Task item — Extract all lines from the data beneath that include the word "Challenger".

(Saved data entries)

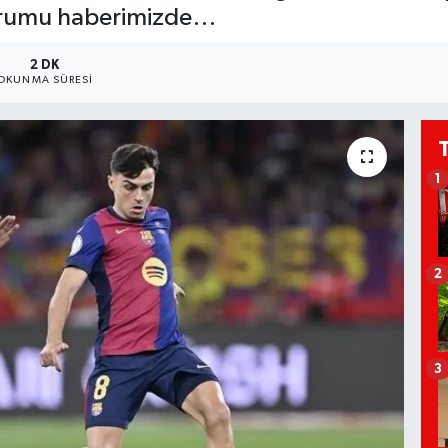
durumu haberimizde…
2 DK
OKUNMA SÜRESI
1
2
3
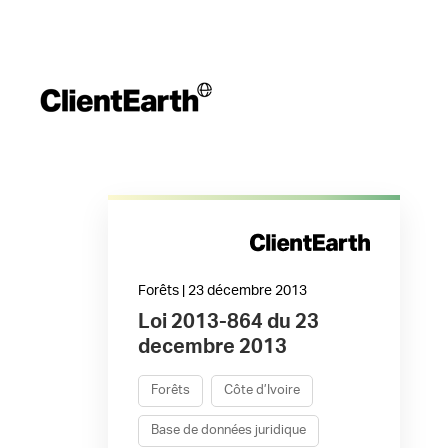
Forêts | 23 décembre 2013
Loi 2013-864 du 23
decembre 2013
Forêts
Côte d’Ivoire
Base de données juridique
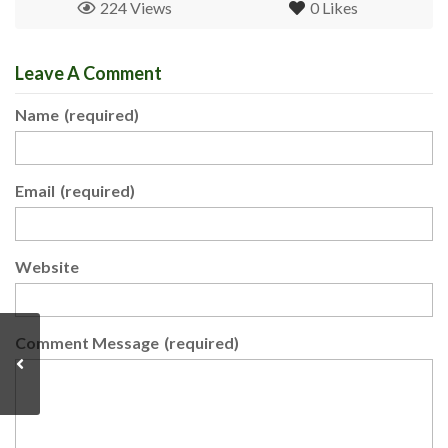
224 Views
0
Likes
Leave A Comment
Name
(required)
Email
(required)
Website
Comment Message
(required)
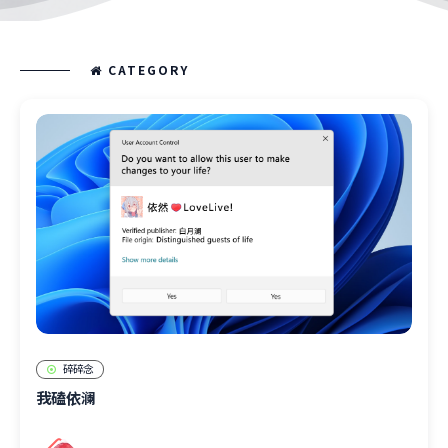
CATEGORY
碎碎念
我磕依澜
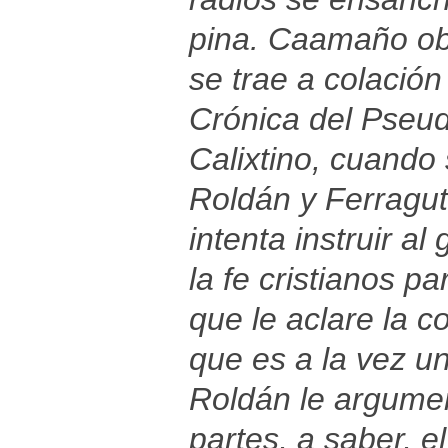
pina. Caamaño ob
se trae a colación
Crónica del Pseud
Calixtino, cuando 
Roldán y Ferragut
intenta instruir a
la fe cristianos p
que le aclare la c
que es a la vez uno
Roldán le argumen
partes, a saber, el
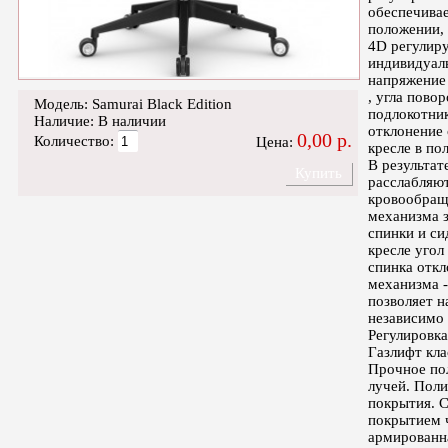
обеспечива
положении, 
4D регулир
индивидуал
напряжение 
, угла пово
Модель: Samurai Black Edition
подлокотник
Наличие: В наличии
отклонение 
0,00 р.
Количество:
Цена:
кресле в по
В результа
Купить
расслабляют
кровообраще
механизма з
спинки и си
кресле угол
спинка откл
механизма -
позволяет н
независимо 
Регулировка
Газлифт кла
Прочное по
лучей. Поли
покрытия. 
покрытием ч
армированн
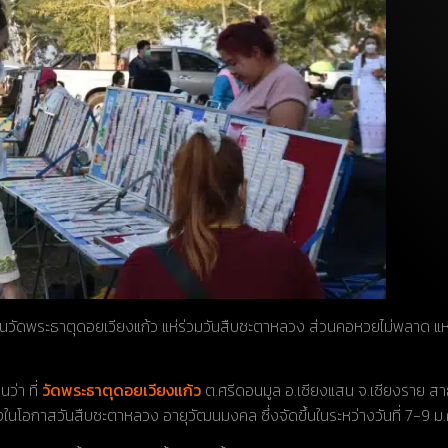
วัดพระธาตุดอยเวียงแก้ว แห่ร่วมวันสืบชะตาหลวง ส่วนคอหวยไม่พลาด แห่ซื
ว่า ที่
วัดพระธาตุดอยเวียงแก้ว
ต.ศรีดอนมูล อ.เชียงแสน จ.เชียงราย สาธ
องในโอกาสวันสืบชะตาหลวง อายุวัฒนมงคล ซึ่งจัดขึ้นในระหว่างวันที่ 7-9 ม.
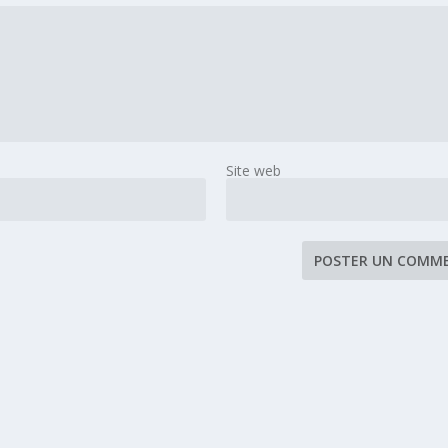
Site web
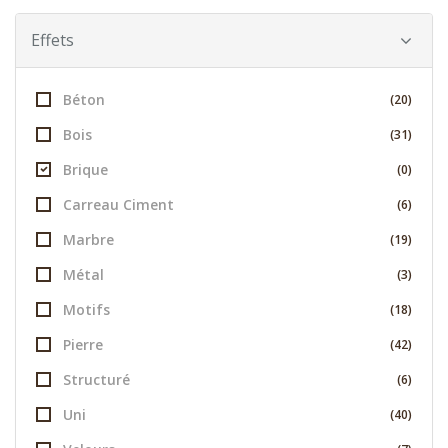
Effets
Béton
(20)
Bois
(31)
Brique
(0)
Carreau Ciment
(6)
Marbre
(19)
Métal
(3)
Motifs
(18)
Pierre
(42)
Structuré
(6)
Uni
(40)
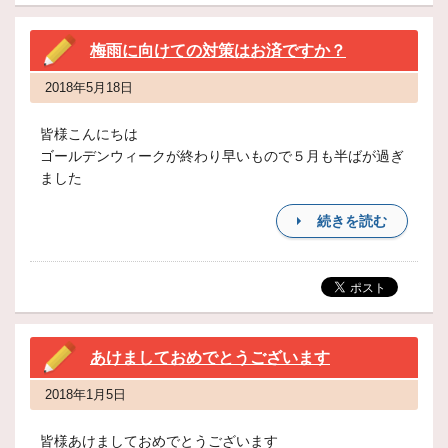
梅雨に向けての対策はお済ですか？
2018年5月18日
皆様こんにちは
ゴールデンウィークが終わり早いもので５月も半ばが過ぎ
ました
続きを読む
あけましておめでとうございます
2018年1月5日
皆様あけましておめでとうございます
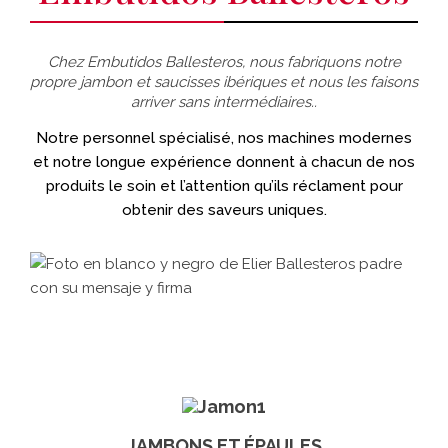
Chez Embutidos Ballesteros, nous fabriquons notre
propre jambon et saucisses ibériques et nous les faisons
arriver sans intermédiaires..
Notre personnel spécialisé, nos machines modernes
et notre longue expérience donnent à chacun de nos
produits le soin et l’attention qu’ils réclament pour
obtenir des saveurs uniques.
JAMBONS ET ÉPAULES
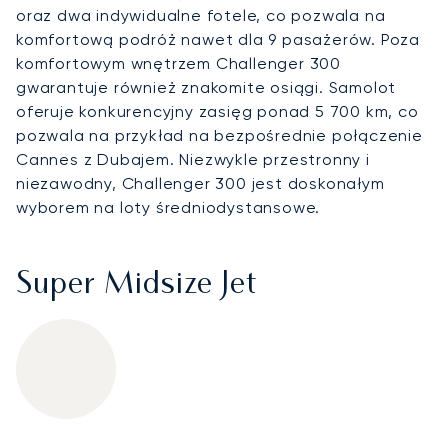
oraz dwa indywidualne fotele, co pozwala na
komfortową podróż nawet dla 9 pasażerów. Poza
komfortowym wnętrzem Challenger 300
gwarantuje również znakomite osiągi. Samolot
oferuje konkurencyjny zasięg ponad 5 700 km, co
pozwala na przykład na bezpośrednie połączenie
Cannes z Dubajem. Niezwykle przestronny i
niezawodny, Challenger 300 jest doskonałym
wyborem na loty średniodystansowe.
Super Midsize Jet
Bombardier Challenger 300
Specification
Value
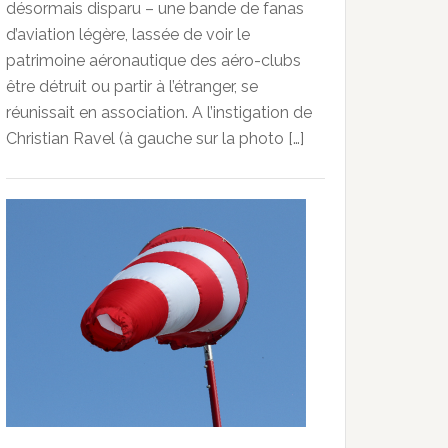
désormais disparu – une bande de fanas
d’aviation légère, lassée de voir le
patrimoine aéronautique des aéro-clubs
être détruit ou partir à l’étranger, se
réunissait en association. A l’instigation de
Christian Ravel (à gauche sur la photo […]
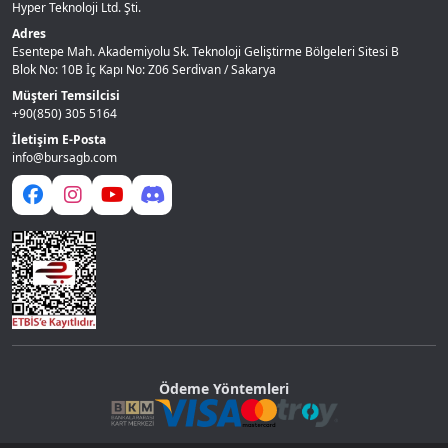
Hyper Teknoloji Ltd. Şti.
Adres
Esentepe Mah. Akademiyolu Sk. Teknoloji Geliştirme Bölgeleri Sitesi B
Blok No: 10B İç Kapı No: Z06 Serdivan / Sakarya
Müşteri Temsilcisi
+90(850) 305 5164
İletişim E-Posta
info@bursagb.com
Ödeme Yöntemleri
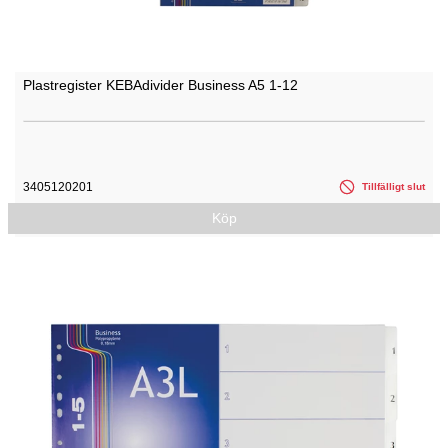
Plastregister KEBAdivider Business A5 1-12
3405120201
Tillfälligt slut
Köp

Result —
komfortowym wnętrzem Challenger 300
niezawodny, Challenger 300 jest doskonałym
Bombardier Challenger 300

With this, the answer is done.